Seguir roteiros turísticos é um grande risco à alienação. Sempre quando posso, pergunto a um habitante local onde gostam de comer, com o que se divertem, qual é o prato preferido e quais são as percepções políticas e econômicas deles. Quando estive em Cancún, moradores me indicaram o centro velho da cidade para me divertir bem longe dos copos de marguerita enfeitados. Segundo ele, a melhor casa de salsa era o Mambo Café.
Luzes piscantes em azul e vermelho. Uma pista de dança no alto, como se fosse um palco. Mesas ao redor.

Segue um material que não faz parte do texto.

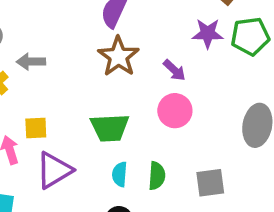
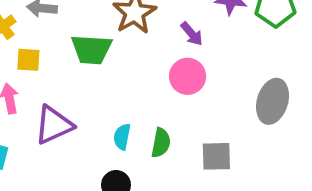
yellow square: (36, 128) -> (28, 60), moved
green trapezoid: (110, 128) -> (91, 49), moved

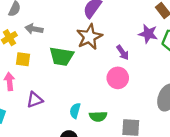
purple triangle: (54, 125) -> (35, 100), size x0.7
green semicircle: (161, 143) -> (98, 116), turned 72

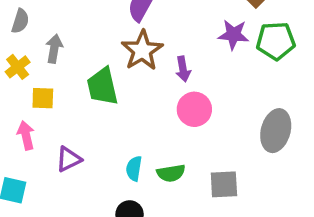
gray arrow: (34, 29) -> (54, 49), turned 96
purple arrow: (123, 53) -> (183, 69), moved, turned 32
green trapezoid: (61, 56) -> (102, 86), turned 75

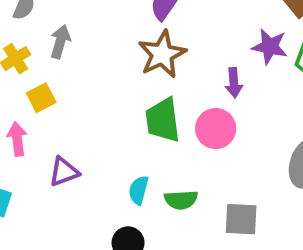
purple arrow: (183, 69) -> (234, 83), moved
green trapezoid: (102, 86) -> (163, 120), moved
yellow square: (43, 98) -> (41, 98), turned -35

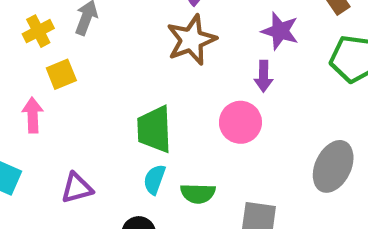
purple star: (270, 47) -> (280, 31), moved
green trapezoid: (163, 120) -> (154, 129), moved
purple triangle: (64, 172) -> (77, 188), moved

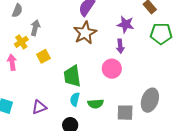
yellow cross: (38, 31) -> (21, 42), moved
yellow square: (61, 74) -> (43, 56), moved
pink arrow: (33, 115) -> (12, 62), moved
gray ellipse: (333, 166) -> (150, 100), moved

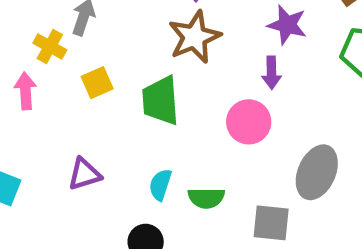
yellow cross: (21, 42) -> (50, 47), turned -32
green trapezoid: (72, 76) -> (161, 101), moved
gray ellipse: (150, 100) -> (317, 172), moved
purple triangle: (39, 107) -> (84, 174), moved

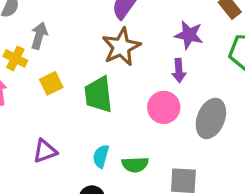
gray ellipse: (317, 172) -> (211, 118), moved

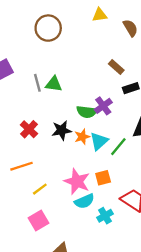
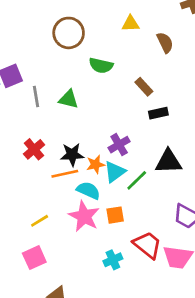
gray line: (37, 83) -> (36, 96), moved
purple cross: (103, 106) -> (119, 145), moved
green semicircle: (87, 112) -> (101, 65), moved
orange line: (21, 166) -> (65, 174), moved
cyan semicircle: (84, 201) -> (88, 190), moved, turned -138

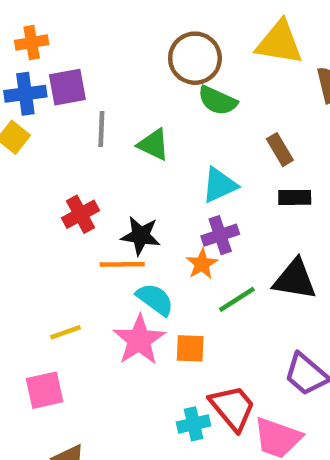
yellow triangle: (130, 24) -> (279, 43), size x1.6
brown circle: (69, 33) -> (195, 58), moved
orange star: (96, 164) -> (202, 264), moved, turned -30
cyan triangle: (115, 172) -> (219, 185), moved
cyan cross: (113, 260) -> (194, 424), moved

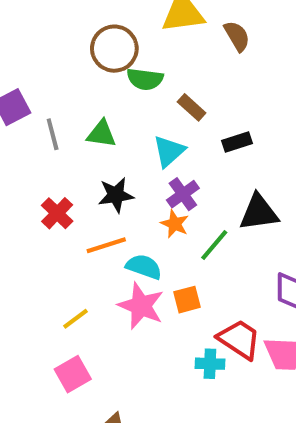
brown rectangle: (280, 150) -> (192, 107), moved
black star: (141, 236) -> (116, 195), moved
cyan cross: (194, 424) -> (210, 364), turned 32

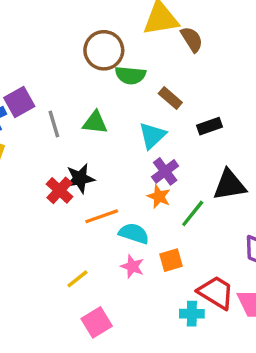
brown semicircle: (237, 36) -> (192, 39), moved
black star: (116, 195) -> (80, 178), moved
pink star: (141, 306) -> (132, 266), size x0.6
pink square: (73, 374) -> (97, 322), moved

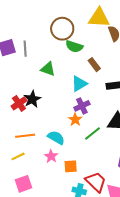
gray line: (54, 124) -> (25, 49), moved
black star: (80, 178) -> (32, 99), turned -30
orange line: (102, 216) -> (25, 136), moved
orange square: (171, 260) -> (71, 166), moved

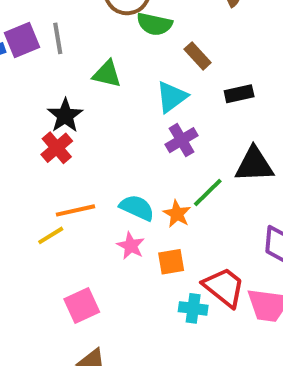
black star: (32, 99) -> (65, 116), moved
orange star: (75, 120) -> (177, 214), moved
yellow line: (18, 156) -> (51, 235), moved

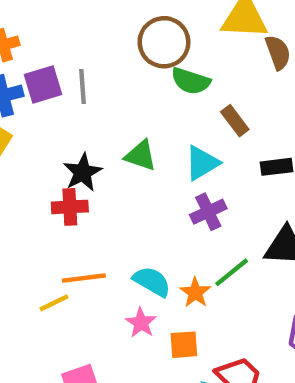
green triangle: (107, 74) -> (141, 155), moved
red cross: (57, 148) -> (70, 207), turned 32

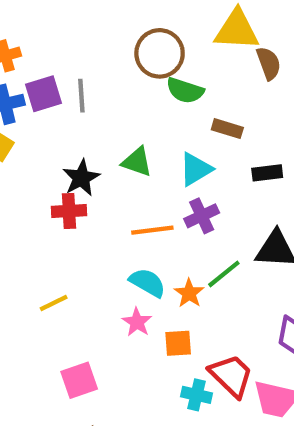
brown rectangle: (235, 121) -> (227, 129), turned -36
orange line: (84, 278) -> (152, 230), moved

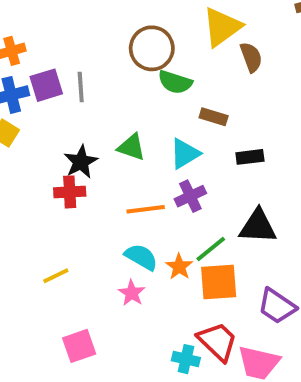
yellow triangle: (237, 30) -> (222, 27), turned -39
orange square: (178, 343) -> (219, 282), moved, size x1.5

Casais, amigas em despedida de solteira e amantes de salsa. Todos se aconchegavam entre uma marguerita e uma dose de tequila até a música começar. O ritmo contagiante invadiu o Mambo Café com os primeiros acordes dos músicos afinados. Enquanto isso, as doses da aguardente de agave me davam coragem para “bailar”.
Respirei fundo, tomei coragem e subi ao palco naquele gingado de quem nem samba tanto assim. Lembrei-me das aulas de um venezuelano que conheci em São Paulo, em uma casa de salsa da moda nos anos 2000. Entre um passo e outro ele dizia: “menina, os ombros têm de ser firmes na salsa. Mexer o corpo todo é samba.” Mesmo fiscalizando os meus ombros animados, diverti-me como nunca entre mexicanos, venezuelanos e colombianos.
No dia seguinte, peguei um voo para a Cidade do México. Faminta, de ressaca e sem a mala – extraviada para São Paulo -, cheguei ao hotel no bairro Zona Rosa totalmente transtornada. Passava da meia-noite. Nenhum restaurante ou bar estava aberto e a única informação que eu tinha após brigar horas com a companhia aérea era a de que a capital mexicana é perigosa.
Com o maior mau humor do mundo, conheci José (leia em espanhol, por favor), o taxista do aeroporto. Ele passou os 30 minutos da corrida me convencendo de que aquele bairro era o único seguro da cidade, por concentrar os consulados. Deu a dica de descer a rua até encontrar uma tenda de quesadillas, uma das melhores da cidade, segundo ele.
Acreditei. Sozinha, na noite mexicana, desci a tal da rua. Passei por bêbados, moleques suspeitos, mais bêbados, até que achei uma casinha bem feia e detonada, de paredes cinzas, iluminadas por uma luz amarela, com uma portinha pequena escancarada. Na calçada, mesas de metal vermelhas convidavam quem passava a se sentar naquela noite quente.
Uma senhora atendia e fazia as quesadillas, auxiliada por uma outra mulher. Elas riam, falavam alto, brincavam com os conhecidos. A comidinha de rua virou uma das experiências gastronômicas mais interessantes que já vivi. Tinham várias opções de sabores, mas comi as clássicas, de queijo e de carne com queijo. Refrigerante, era de garrafinha. Para fechar a noite, molho de pimenta bem do jeito que mexicano gosta.
Na primeira mordida, o humor mudou. Eu estava no paraíso. Voltei a sorrir e a esquecer de que, na volta ao hotel, teria de lavar minha roupa na pia e secar com secador. Ao menos, a companhia aérea forneceu um trocado para comprar escova de dente, pasta e desodorante.
E foi com a roupa amassada e um pouco úmida que cheguei antes do amanhecer- naquela mesma madrugada – às pirâmides do Sol e da Lua, um complexo asteca na região da Cidade do México. Outra dica de Jose, que me aguardava em frente ao hotel. Segundo ele, a magia do sol nascendo e da lua sendo gentilmente ocultada no céu pela claridade do dia fazia você entender o poder dos povos pré-colombianos e mergulhar de certa forma na magia espiritual deles. Mais uma vez, Jose estava certíssimo!